Pars Cuisine delivers quality Persian and Mediterranean specialties - Albuquerque Journal

Pars Cuisine delivers quality Persian and Mediterranean specialties

Chicken souvlaki, one of the Greek dishes served at Pars. (Richard S. Dargan/For the Journal)

Pars Cuisine is one of the longest-running success stories on the Albuquerque restaurant scene.

Iranian immigrants and married couple Mohammad and Shahnaz Tafti opened the restaurant in 1984 in a small storefront on Montgomery. Their success spurred a move to a much larger spot on the I-25 corridor in 2001. An expansion followed to accommodate a burgeoning banquet business.

Prepandemic, it was an exciting place to be on a Saturday night. The sunken dining room under a ceiling draped with fabric called to mind a lavish tent in the middle of a desert oasis. You’d share plates of Persian, Greek and Turkish food and watch belly dancers put on a show, and when you left, you’d almost invariably pass a line of people waiting to get in.

It was just the kind of vibrant scene that the COVID-19 squashed.

An appetizer of mast-o khiar, a yogurt-based dip, with triangles of pita bread. (Richard S. Dargan/For the Journal)

Indeed, when I visited Pars for lunch recently, the server, who was otherwise bright and cheery, grew a little melancholy talking of the pandemic’s effects. Business had been slow, she said, and to make matters worse, the takeout customers had stopped tipping.

The scene that day echoed her words. The dining room was empty save for a lone diner scraping leftovers from his plate into a Styrofoam container.

Persian baklava, one of Pars’ dessert options, with Turkish coffee. (Richard S. Dargan/For the Journal)

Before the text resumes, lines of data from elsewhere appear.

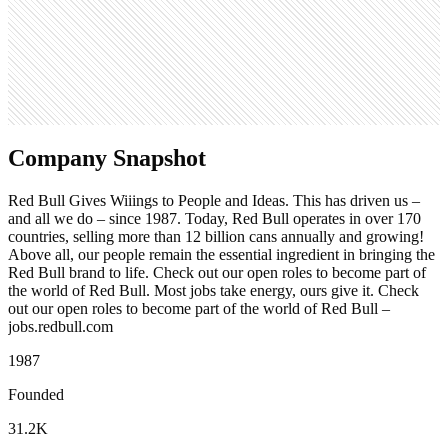
880
Search volume
246K
Company Snapshot
Red Bull Gives Wiiings to People and Ideas. This has driven us –
and all we do – since 1987. Today, Red Bull operates in over 170
countries, selling more than 12 billion cans annually and growing!
Above all, our people remain the essential ingredient in bringing the
Red Bull brand to life. Check out our open roles to become part of
the world of Red Bull. Most jobs take energy, ours give it. Check
out our open roles to become part of the world of Red Bull –
jobs.redbull.com
1987
Founded
31.2K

Conditions like these could cause a restaurant to loosen its standards, but the food coming out of the Pars kitchen that day was excellent. An appetizer of mast-o khiar ($6), Farsi for yogurt and cucumber, arrived on a plate with triangles of fresh, warm pita bread arranged around it like the points of a crown. Cool and sour, the dip resembles Greek tzatziki and Indian raita, but the addition of walnuts and a heavy dose of dill gives it a little more heft. I told my friend we could cancel the rest of our order and just eat this.

Thankfully, we soldiered through the rest of the menu, which is divided between Persian and Mediterranean specialties. Pars offers a stellar version the Persian stew Fesenjan ($12) made from sautéed walnuts ground up in pomegranate sauce. The dish originated from an area of northern Iran along the Caspian Sea where pomegranates are thought to have originated. The fruit represented immortality and fertility in Persian culture. Pars’ version is thick and earthy, with an intense sweet and sour flavor that you cut with spoonfuls of nutty, fragrant basmati rice served on a separate plate. Chicken, a customary accompaniment to this dish, costs $4 extra.

Pars’ Mediterranean entrees are heavy with Greek specialties like moussaka, gyros and dolmas. In an order of Souvlaki Chicken ($13), big cubes of white meat chicken gilded with paprika and charred at the edges from the fire were served off the skewer. The chicken was moist and smoky and picked up a little zing of acid from the marinade. It was served with a cup of mast-o khiar and rice. The lamb or beef version is $3 more.

The menu carries a long list of desserts, most for less than $5. Persian Baklava ($3.50) is a variation of the familiar Greek version. Instead of being layered, the filo dough is wrapped around a ground almond and pistachio filling that drips with honey and rosewater, a common sweetener in Iranian cooking that, as the name indicates, imparts slight flowery notes. It was very good and, as with the Greek version, the small serving is more than sufficient.

There’s a pretty extensive drinks menu with beer, wine and wine-based cocktails. At $5, a cup of Turkish coffee in a demitasse cup works out to about a quarter a sip. Still, each one of those sips packed a wallop of sugar and espresso. It was served with a piece of Turkish Delight, the popular gummy candy coated in powdered sugar.

Pars has plenty of gluten-free and vegetarian options. The menu has several sampler plates that are a great way to share a variety of appetizers, kebabs and desserts.

The server had an extensive knowledge of the menu and was astute enough to steer me away from some misguided combinations.

Belly dancers or not, Pars is worth a trip. The pandemic hasn’t affected its quality. It remains at the top of the city’s Middle Eastern/Mediterranean scene.